Retention and loss indicators

1, Background and significance

Pay attention to the stickiness of the product corresponding to users, judge whether the APP can retain users at the initial stage and the growth of active users, especially in the AARRR model, retention is separately described as a user operation data index.

However, in the middle and later stages of APP, we are more concerned about the user stability and revenue transformation of the product, so the loss index can better reflect the stage of the product life cycle. It also helps to analyze the life cycle of active users and the changes of channel quality.

2, Data and index calculation

1. Data sources

1.1 database table: user table / login table (user registration time, latest login time, login location)

1.2 user buried point data: considering that some products, especially overseas products, are available in non login status, buried point data is used to report data.

2. Retention indicators

2.1 retained users, retention rate

Derivative indicator: day 1 retention ratio

Definition: the proportion of users who use (log in) on the specified date who continue to use (log in) after the next day (specified date + 1).

Similar indicators: 3-day retention rate and 7-day retention rate.

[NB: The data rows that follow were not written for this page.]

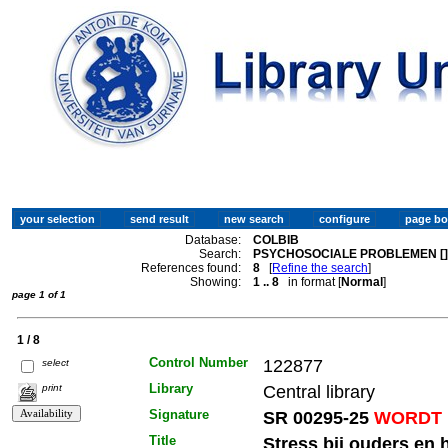
Database:
COLBIB
Search:
PSYCHOSOCIALE PROBLEMEN [
References found:
8
[
Refine the search
]
Showing:
1 .. 8
in format [
Normal
]
page 1 of 1
1 / 8
Control Number
122877
select
Library
Central library
print
Signature
SR 00295-25
WORDT 
Title
Stress bij ouders en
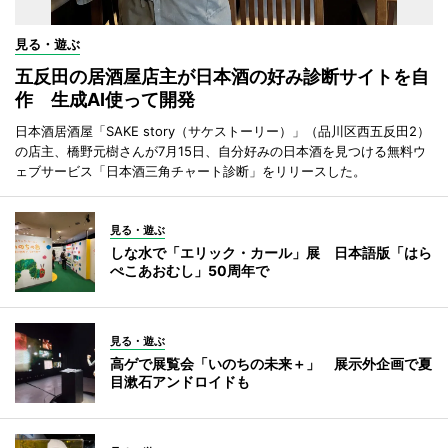
見る・遊ぶ
五反田の居酒屋店主が日本酒の好み診断サイトを自
作 生成AI使って開発
日本酒居酒屋「SAKE story（サケストーリー）」（品川区西五反田2）
の店主、橋野元樹さんが7月15日、自分好みの日本酒を見つける無料ウ
ェブサービス「日本酒三角チャート診断」をリリースした。
見る・遊ぶ
しな水で「エリック・カール」展 日本語版「はら
ぺこあおむし」50周年で
見る・遊ぶ
高ゲで展覧会「いのちの未来＋」 展示外企画で夏
目漱石アンドロイドも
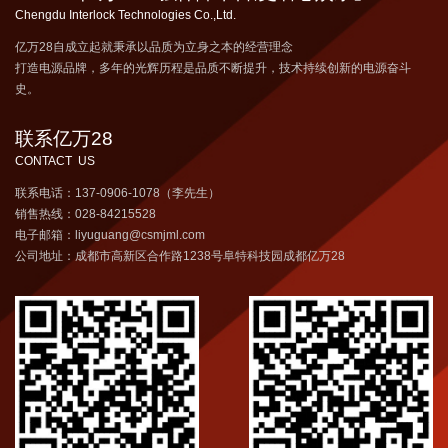
Chengdu Interlock Technologies Co.,Ltd.
亿万28自成立起就秉承以品质为立身之本的经营理念
打造电源品牌，多年的光辉历程是品质不断提升，技术持续创新的电源奋斗
史。
联系亿万28
CONTACT US
联系电话：137-0906-1078（李先生）
销售热线：028-84215528
电子邮箱：liyuguang@csmjml.com
公司地址：成都市高新区合作路1238号阜特科技园成都亿万28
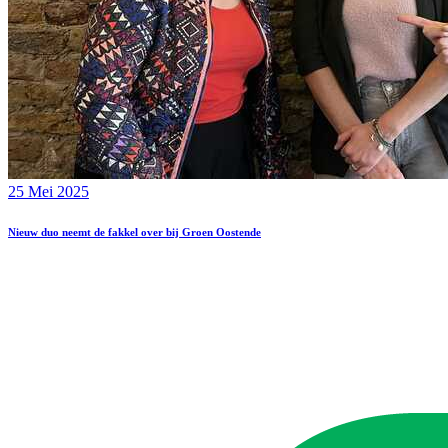
25 Mei 2025
Nieuw duo neemt de fakkel over bij Groen Oostende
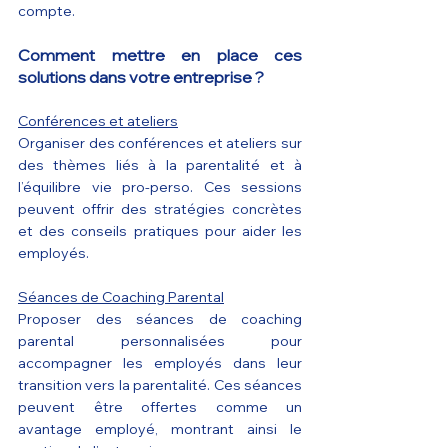
compte.
Comment mettre en place ces 
solutions dans votre entreprise ?
Conférences et ateliers
Organiser des conférences et ateliers sur 
des thèmes liés à la parentalité et à 
l’équilibre vie pro-perso. Ces sessions 
peuvent offrir des stratégies concrètes 
et des conseils pratiques pour aider les 
employés.
Séances de Coaching Parental
Proposer des séances de coaching 
parental personnalisées pour 
accompagner les employés dans leur 
transition vers la parentalité. Ces séances 
peuvent être offertes comme un 
avantage employé, montrant ainsi le 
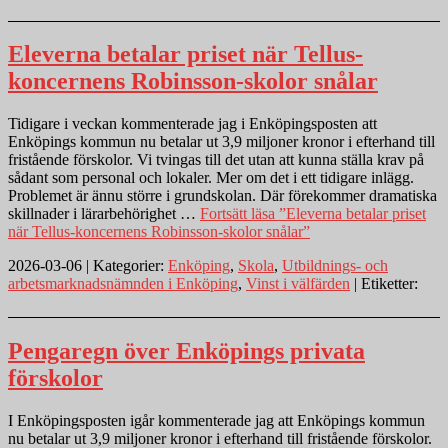
Eleverna betalar priset när Tellus-
koncernens Robinsson-skolor snålar
Tidigare i veckan kommenterade jag i Enköpingsposten att
Enköpings kommun nu betalar ut 3,9 miljoner kronor i efterhand till
fristående förskolor. Vi tvingas till det utan att kunna ställa krav på
sådant som personal och lokaler. Mer om det i ett tidigare inlägg.
Problemet är ännu större i grundskolan. Där förekommer dramatiska
skillnader i lärarbehörighet …
Fortsätt läsa
”Eleverna betalar priset
när Tellus-koncernens Robinsson-skolor snålar”
2026-03-06 | Kategorier:
Enköping
,
Skola
,
Utbildnings- och
arbetsmarknadsnämnden i Enköping
,
Vinst i välfärden
| Etiketter:
Pengaregn över Enköpings privata
förskolor
I Enköpingsposten igår kommenterade jag att Enköpings kommun
nu betalar ut 3,9 miljoner kronor i efterhand till fristående förskolor.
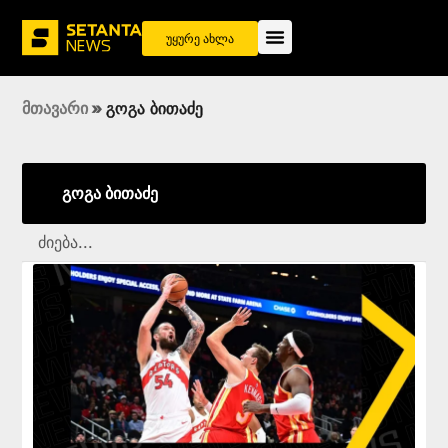
უყურე ახლა
მთავარი
»
გოგა ბითაძე
გოგა ბითაძე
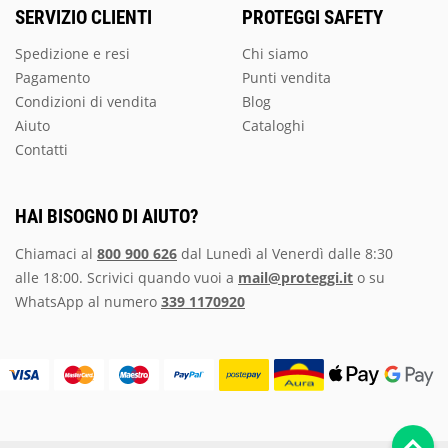
SERVIZIO CLIENTI
PROTEGGI SAFETY
Spedizione e resi
Chi siamo
Pagamento
Punti vendita
Condizioni di vendita
Blog
Aiuto
Cataloghi
Contatti
HAI BISOGNO DI AIUTO?
Chiamaci al
800 900 626
dal Lunedì al Venerdì dalle 8:30
alle 18:00. Scrivici quando vuoi a
mail@proteggi.it
o su
WhatsApp al numero
339 1170920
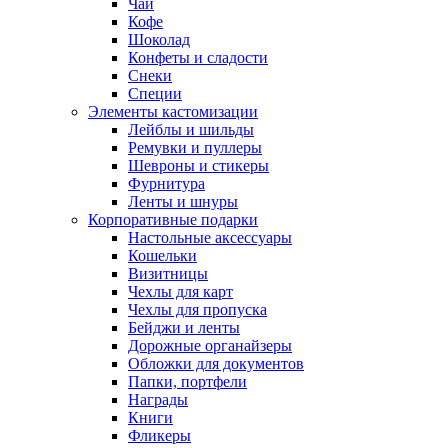
Чай
Кофе
Шоколад
Конфеты и сладости
Снеки
Специи
Элементы кастомизации
Лейблы и шильды
Ремувки и пуллеры
Шевроны и стикеры
Фурнитура
Ленты и шнуры
Корпоративные подарки
Настольные аксессуары
Кошельки
Визитницы
Чехлы для карт
Чехлы для пропуска
Бейджи и ленты
Дорожные органайзеры
Обложки для документов
Папки, портфели
Награды
Книги
Фликеры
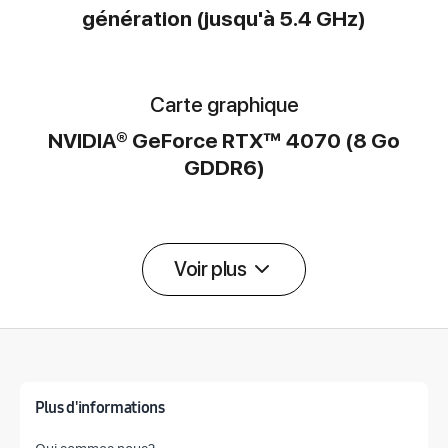
génération (jusqu'à 5.4 GHz)
Carte graphique
NVIDIA® GeForce RTX™ 4070 (8 Go
GDDR6)
Voir plus
Détail des spécifications
Plus d'informations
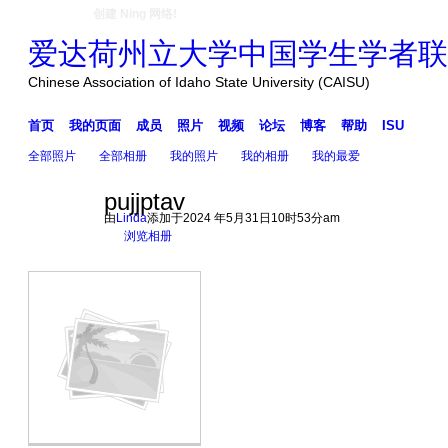
创建 Ning 网络!
爱达荷州立大学中国学生学者联
Chinese Association of Idaho State University (CAISU)
首页
我的页面
成员
照片
视频
论坛
博客
帮助
ISU
全部照片
全部相册
我的照片
我的相册
我的最爱
pujjptav
由
Linda
添加于2024 年5月31日10时53分am
浏览相册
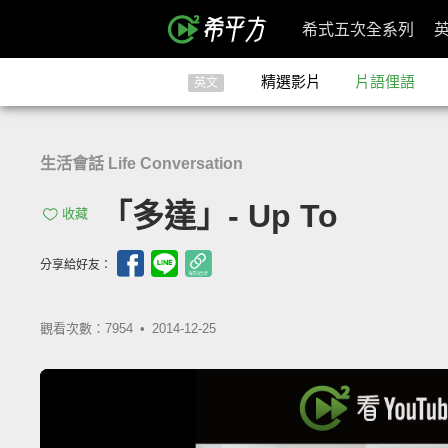
希式五次全系列
精選影片
片語俚語
英文
生活會話 Life Conversation
「多達」- Up To
收藏
分享給好友：
觀看次數：7954 •
2014-12-25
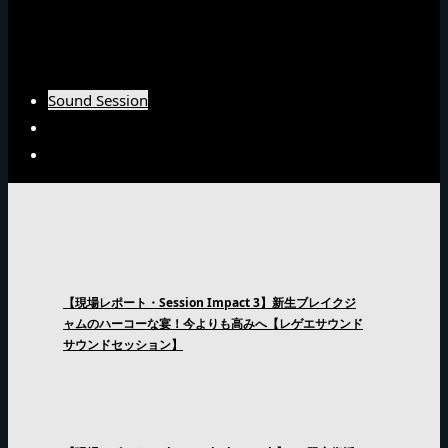
Burn Downインタビュー
Fujiyamaインタビュー
Arsenal Japanインタビュー
Sound Session
Sound Clash
Interview
【現場レポート・Session Impact 3】新生ブレイクジ
ャムのハーコーな宴！今よりも高みへ【レゲエサウンド
サウンドセッション】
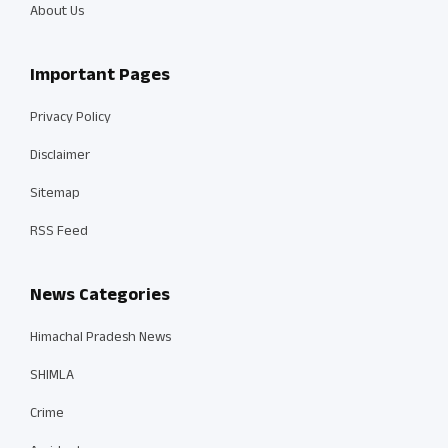
About Us
Important Pages
Privacy Policy
Disclaimer
Sitemap
RSS Feed
News Categories
Himachal Pradesh News
SHIMLA
Crime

Development and Implementation:

SELECT 
   COUNT(DISTINCT CASE WHEN DATEDIFF($day, event_day) <= 0 THEN user_id  ELSE null END ) AS day_user_num,   --Number of users of the day
   COUNT(DISTINCT CASE WHEN DATEDIFF($day, event_day) <= 1 THEN user_id  ELSE null END ) AS 1day_user_num,  --Number of users retained in the next day
   COUNT(DISTINCT CASE WHEN DATEDIFF($day, event_day) <= 1 THEN user_id  ELSE null END ) / COUNT(DISTINCT CASE WHEN DATEDIFF($day, event_day) <= 0 THEN user_id  ELSE null END ) as 1day_ratio, --Next day retention rate

   COUNT(DISTINCT CASE WHEN DATEDIFF($day, event_day) <= 2 THEN user_id  ELSE null END ) AS 3day_user_num,  --3 Number of users retained per day
   COUNT(DISTINCT CASE WHEN DATEDIFF($day, event_day) <= 2 THEN user_id  ELSE null END ) / COUNT(DISTINCT CASE WHEN DATEDIFF($day, event_day) <= 0 THEN user_id  ELSE null END ) as 3day_ratio,  --3 Daily retention rate

   COUNT(DISTINCT CASE WHEN DATEDIFF($day, event_day) <= 6 THEN user_id  ELSE null END ) AS 7day_user_num, --7 Number of users retained per day
   COUNT(DISTINCT CASE WHEN DATEDIFF($day, event_day) <= 6 THEN user_id  ELSE null END ) / COUNT(DISTINCT CASE WHEN DATEDIFF($day, event_day) <= 0 THEN user_id  ELSE null END ) as 7day_ratio  --7 Daily retention rate
FROM
   user_event 
WHERE
    DATEDIFF($day, event_day) <= 6
AND DATEDIFF($day, event_day) >= 0



---- ok of sql

SELECT 
    t_day,
    count(distinct user_id) as day_user_num,
    count(distinct case when day_interval=1 then user_id else null end) as  1day_user_num,
    count(distinct case when day_interval=1 then user_id else null end)/ count(distinct user_id) as 1day_ratio,
    count(distinct case when day_interval=3 then user_id else null end) as  3day_user_num,
    count(distinct case when day_interval=3 then user_id else null end)/ count(distinct user_id) as 3day_ratio,
    count(distinct case when day_interval=7 then user_id else null end) as  7day_user_num,
    count(distinct case when day_interval=7 then user_id else null end)/ count(distinct user_id) as 7day_ratio
FROM 
(
    SELECT 
        t.day as t_day,
        t.user_id,
        t.n_day_user_id,
        DATEDIFF(TO_DATE(t.n_day,'yyyyMMdd'), TO_DATE(t.day,'yyyyMMdd')) as day_interval
    FROM
    (
        SELECT  a.did AS user_id
                ,b.did AS n_day_user_id
                ,a.day AS day
                ,b.day AS n_day
        FROM    dwd_user_event_di AS a
        LEFT JOIN dwd_user_event_di AS b
        ON      a.did = b.did
        WHERE   
            DATEDIFF(TO_DATE(a.day,'yyyyMMdd'), TO_DATE('20211001','yyyyMMdd'))<=6 
        AND 
            DATEDIFF(TO_DATE(a.day,'yyyyMMdd'), TO_DATE('20211001','yyyyMMdd'))>=0 
    ) t
)
GROUP BY t_day
;

It can also be compared by industry data or average retention, for example:

Based on the retention rate, the data gradually decreases from high to low over time. When the downward trend is stable, it is the start time of user loss. As shown in the figure below, the retention rate is smooth from week 5, so the loss cycle of 5 weeks, i.e. 35 days, can be set.

3. Loss indicators

3.1 lost users, loss rate

Indicator: daily turnover rate, day 1 Chun ratio, the proportion of users who log in / use the product on the statistical day and do not log in / use the product in the next 7 days to users on the statistical day.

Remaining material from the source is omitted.